One possible solution which can avoid the added expense of a second engine/generator is to use the auxiliary output of a welding power supply to power a plasma cutter. The auxiliary power of an engine drive power source typically ranges from 3,000 to 10,000 watts of electrical power. This power is used to run a wide variety of auxiliary equipment such as power tools and, possibly, plasma cutters, and is provided with a typical utility line receptacle or connector.
However, plasma cutters need to provide a floating output (i.e. not referenced to ground), and thus must be isolated from grounded power sources. A floating output is needed because it is relatively easy for the user to touch either output, and thus complete a current path to ground if the output is referenced to ground. This problem is particularly serious in plasma cutting, which is performed at a relatively high output voltage, 90V e.g. (Other areas, such as welding, typically provide a lower output voltage, which is not as dangerous.) Also, the components in plasma cutters are designed to receive a floating input, and a grounded input could cause component failure or malfunction. As used herein, floating output or floating ground means the ground is not referenced to an external, fixed potential.
Typically, a transformer is used to safely isolate the output from the input. (See, e.g. U.S. Pat. Nos. 4,943,669 and 4,918,285.) The use of transformers results in a heavy power source. Alternatively, an inverter may be used, but such power sources are relatively complex and expensive. Thus, using such a prior art plasma cutter on the auxiliary power of an engine drive power source results in either a heavy, non-portable cutter or an expensive portable cutter.
The aux power on an engine/generator is typically a 115 or 230 VAC output (or other utility line voltage). The 230 VAC is obtained from the two 115 VAC outputs. There may be two secondary windings, having a common center tap which is tied to ground. The outer taps provide the 115 VAC or 230 VAC power, which is useful for tools, lights, etc. Thus, the aux power is not typically an isolated (from ground) source of AC power.
For example, a prior art auxiliary output from an engine/generator (such as that used to provide welding power) is shown FIG. 1. The transformer P1 includes a primary winding T1, and auxiliary windings S1 and S2. Transformer T1 (which may alternatively be a generator) typically includes another secondary winding (not shown) used for the welding output. There are two auxiliary outputs, each being 115 VAC. Connecting these outputs in series would provide a 230 VAC output, which is a desirable input for a plasma cutter. However, as shown in FIG. 1, the center leg is connected to ground so that both auxiliary 115 VAC outputs are grounded. Thus, the input to the plasma cutter would not float, as desired, and both outputs would be "hot" relative to ground. Touching either output would put the user at risk of shock. Even if the auxiliary power were isolated, it would be redundant (and expensive or heavy) to run a typical plasma cutter which also has primary isolation.
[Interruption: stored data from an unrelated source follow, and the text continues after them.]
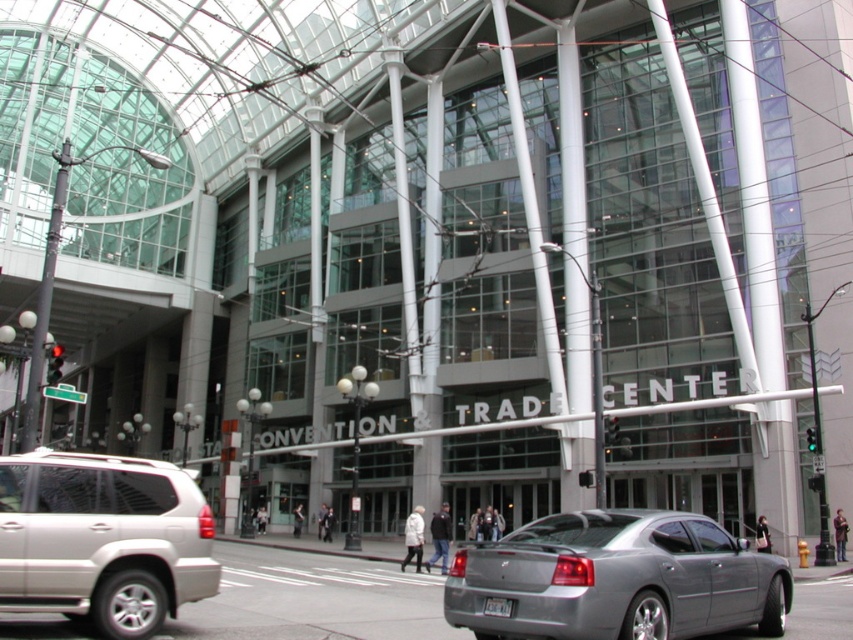 You are a delivery driver who needs to park your silver metallic sedan at center. The parking spot is located at point (614, 579). Can you park your car there?

Yes, the silver metallic sedan at center is already located at point (614, 579), so you can park there.

You are a delivery driver who needs to park your vehicle in the Convention Center parking lot. The parking lot entrance is located near the satin silver suv at lower left. Your current position is near the silver metallic sedan at center. Can you safely navigate from your current position to the parking lot entrance without moving any other vehicles?

The silver metallic sedan at center is closer to the viewer than the satin silver suv at lower left, so you can safely navigate from your current position near the silver metallic sedan at center to the parking lot entrance near the satin silver suv at lower left without moving any other vehicles. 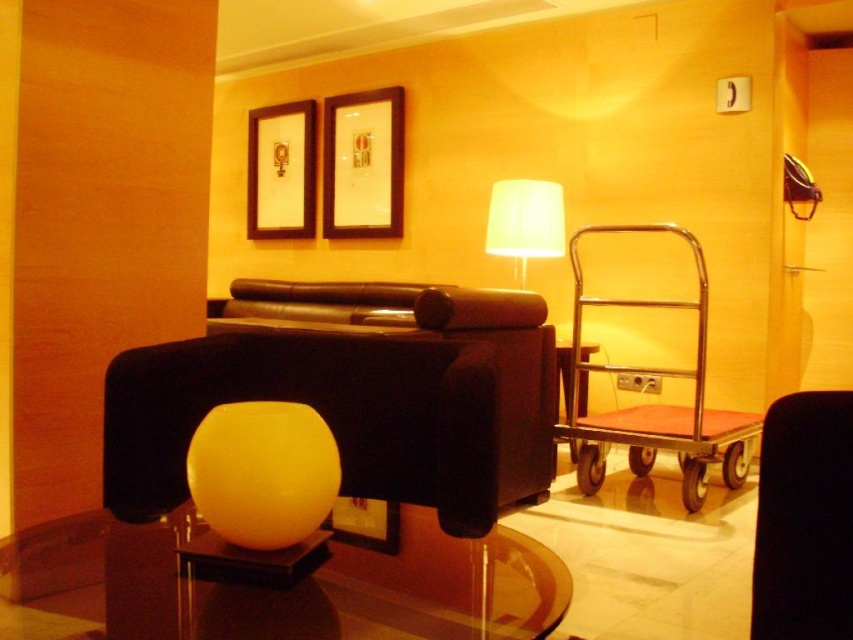 You are a guest in this hotel room and want to hang a new painting. The wooden picture frame at upper center and the white fabric lampshade at upper center are currently on the wall. Which object takes up more space on the wall?

The wooden picture frame at upper center is bigger than the white fabric lampshade at upper center, so it takes up more space on the wall.

You are standing in the room and want to place a small plant on the transparent glass table at center. Can you see the wooden picture frame at upper center from the plant once it is placed?

Yes, because the transparent glass table at center is closer to the viewer than wooden picture frame at upper center, the plant placed on the table would still allow viewing the frame behind it through the transparent surface. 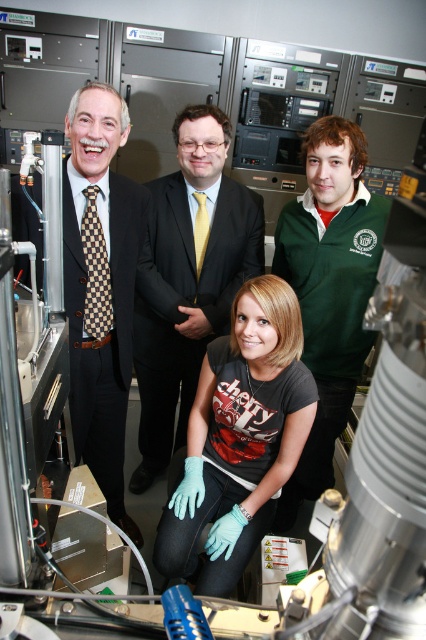 Between teal fabric gloves at lower center and matte black suit at left, which one has less height?

teal fabric gloves at lower center

At what (x,y) coordinates should I click in order to perform the action: click on teal fabric gloves at lower center. Please return your answer as a coordinate pair (x, y). Looking at the image, I should click on (239, 438).

Which is more to the left, matte black suit at left or green fleece jacket at upper right?

matte black suit at left is more to the left.

Where is `matte black suit at left`? The image size is (426, 640). matte black suit at left is located at coordinates (100, 285).

Which of these two, matte black suit at center or green fleece jacket at upper right, stands taller?

green fleece jacket at upper right is taller.

Is matte black suit at center above green fleece jacket at upper right?

Correct, matte black suit at center is located above green fleece jacket at upper right.

Is point (210, 132) positioned before point (353, 296)?

That is False.

This screenshot has height=640, width=426. I want to click on matte black suit at center, so click(187, 278). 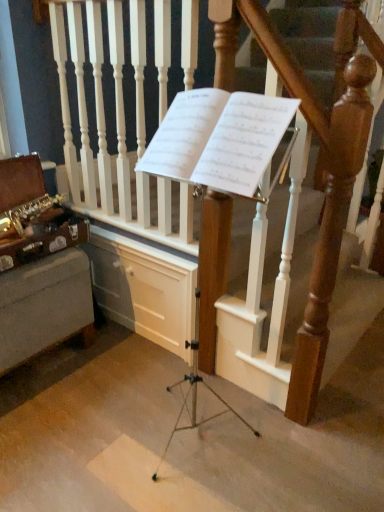 Question: In the image, is white paper at center positioned in front of or behind wooden at center?

Choices:
 (A) behind
 (B) front

Answer: (B)

Question: From a real-world perspective, is white paper at center above or below wooden at center?

Choices:
 (A) below
 (B) above

Answer: (B)

Question: Considering the real-world distances, which object is farthest from the wooden at center?

Choices:
 (A) gold brass saxophone at left
 (B) white paper at center

Answer: (A)

Question: Which is nearer to the white paper at center?

Choices:
 (A) gold brass saxophone at left
 (B) wooden at center

Answer: (B)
Accordingly, a plasma cutter capable of being powered by the auxiliary power output of an engine/generator, such as that used to power a welding power supply, is desired. Preferably, such a plasma cutter will receive about 230 VAC input and will provide a plasma cutting output. Additionally, such a plasma cutter will preferably include a ground fault interrupt and/or other protection circuits, to protect the user in case of improper connection, or ground failure.